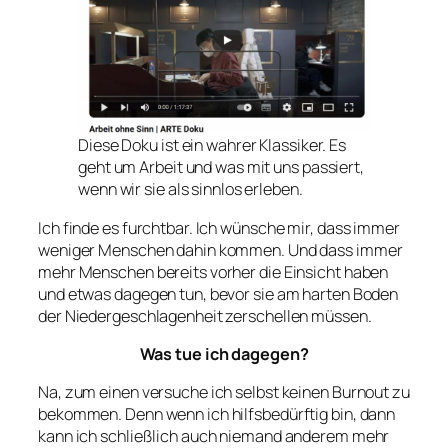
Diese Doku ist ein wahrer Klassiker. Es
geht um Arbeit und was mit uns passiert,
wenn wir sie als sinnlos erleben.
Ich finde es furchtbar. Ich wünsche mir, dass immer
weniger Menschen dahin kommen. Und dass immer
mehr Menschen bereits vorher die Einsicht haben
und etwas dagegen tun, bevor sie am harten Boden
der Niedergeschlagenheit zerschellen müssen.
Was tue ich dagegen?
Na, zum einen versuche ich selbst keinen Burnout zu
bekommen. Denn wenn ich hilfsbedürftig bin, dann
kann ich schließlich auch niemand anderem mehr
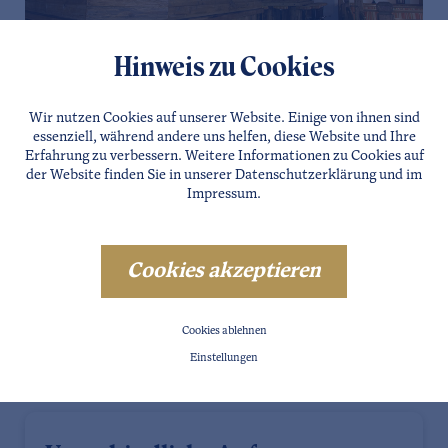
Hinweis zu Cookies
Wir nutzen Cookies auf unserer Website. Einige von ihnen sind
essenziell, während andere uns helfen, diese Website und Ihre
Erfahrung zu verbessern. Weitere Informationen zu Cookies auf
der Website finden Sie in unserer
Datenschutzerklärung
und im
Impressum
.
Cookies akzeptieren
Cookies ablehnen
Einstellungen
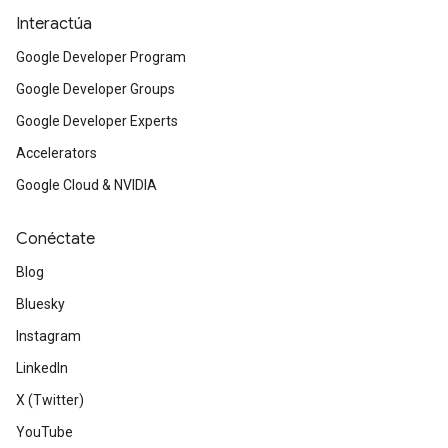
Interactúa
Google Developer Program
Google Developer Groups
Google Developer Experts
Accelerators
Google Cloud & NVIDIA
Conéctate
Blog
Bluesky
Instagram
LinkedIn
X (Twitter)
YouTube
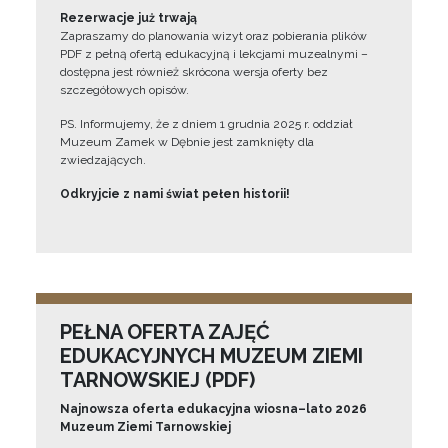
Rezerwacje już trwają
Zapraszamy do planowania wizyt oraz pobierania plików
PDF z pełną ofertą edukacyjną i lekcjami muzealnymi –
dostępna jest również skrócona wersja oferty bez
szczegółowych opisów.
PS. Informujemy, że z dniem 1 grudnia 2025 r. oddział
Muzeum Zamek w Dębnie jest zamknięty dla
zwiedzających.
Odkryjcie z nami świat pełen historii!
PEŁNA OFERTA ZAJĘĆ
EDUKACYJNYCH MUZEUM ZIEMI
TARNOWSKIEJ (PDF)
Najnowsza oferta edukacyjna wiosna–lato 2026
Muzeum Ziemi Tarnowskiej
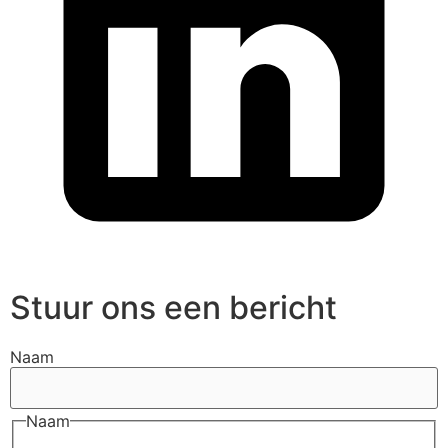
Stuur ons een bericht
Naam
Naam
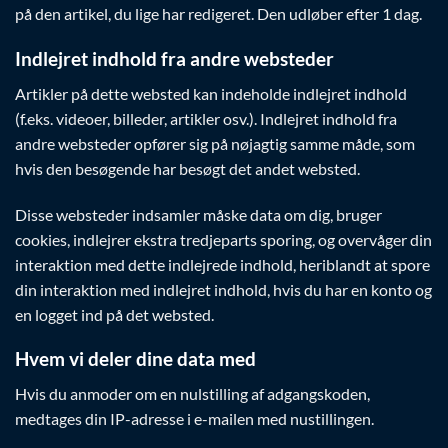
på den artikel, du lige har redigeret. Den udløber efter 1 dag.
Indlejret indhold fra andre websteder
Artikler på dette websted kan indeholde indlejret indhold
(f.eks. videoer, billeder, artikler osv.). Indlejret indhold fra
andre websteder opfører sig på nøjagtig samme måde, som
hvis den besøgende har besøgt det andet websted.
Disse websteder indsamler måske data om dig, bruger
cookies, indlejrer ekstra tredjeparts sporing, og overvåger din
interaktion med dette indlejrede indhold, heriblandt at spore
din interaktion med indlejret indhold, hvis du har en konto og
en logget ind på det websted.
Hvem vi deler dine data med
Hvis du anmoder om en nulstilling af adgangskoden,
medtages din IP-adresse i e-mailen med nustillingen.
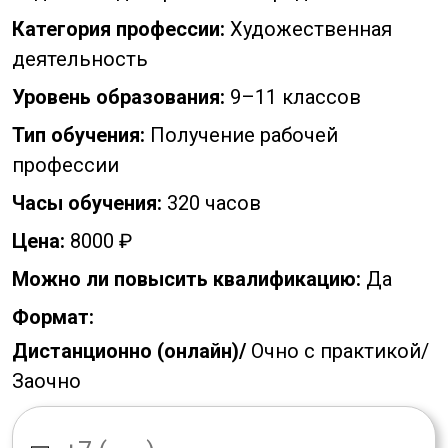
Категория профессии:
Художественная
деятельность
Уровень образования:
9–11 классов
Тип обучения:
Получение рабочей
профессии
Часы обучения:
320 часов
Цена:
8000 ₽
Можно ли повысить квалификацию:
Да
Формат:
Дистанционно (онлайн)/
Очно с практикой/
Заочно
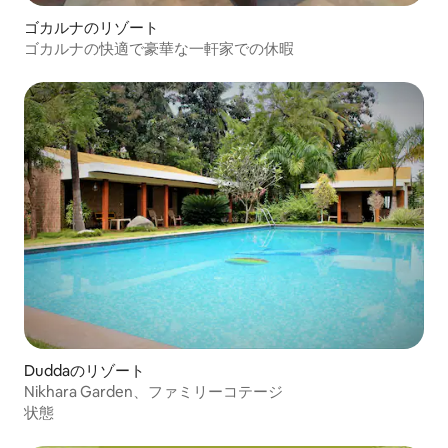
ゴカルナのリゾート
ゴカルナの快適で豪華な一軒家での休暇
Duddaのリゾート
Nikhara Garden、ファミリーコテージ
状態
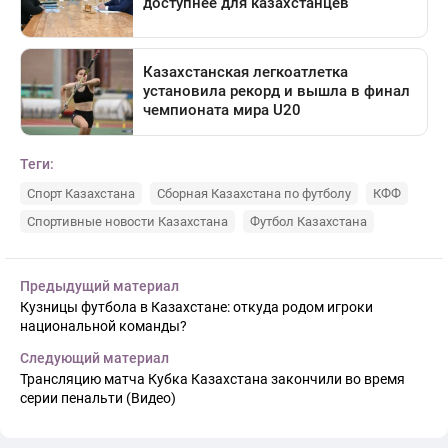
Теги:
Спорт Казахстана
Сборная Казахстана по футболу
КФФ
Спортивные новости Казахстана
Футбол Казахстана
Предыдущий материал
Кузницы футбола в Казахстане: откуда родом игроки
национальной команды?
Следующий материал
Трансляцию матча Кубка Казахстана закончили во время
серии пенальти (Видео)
□ □ □ □
#### [PROBLEM DETAILS]
What you return should consist solely of the lines from the one containing "Кузницы футбола в" through the end of the entries above, reproduced exactly.

#### [RESPONSE]
Кузницы футбола в Казахстане: откуда родом игроки
национальной команды?
Следующий материал
Трансляцию матча Кубка Казахстана закончили во время
серии пенальти (Видео)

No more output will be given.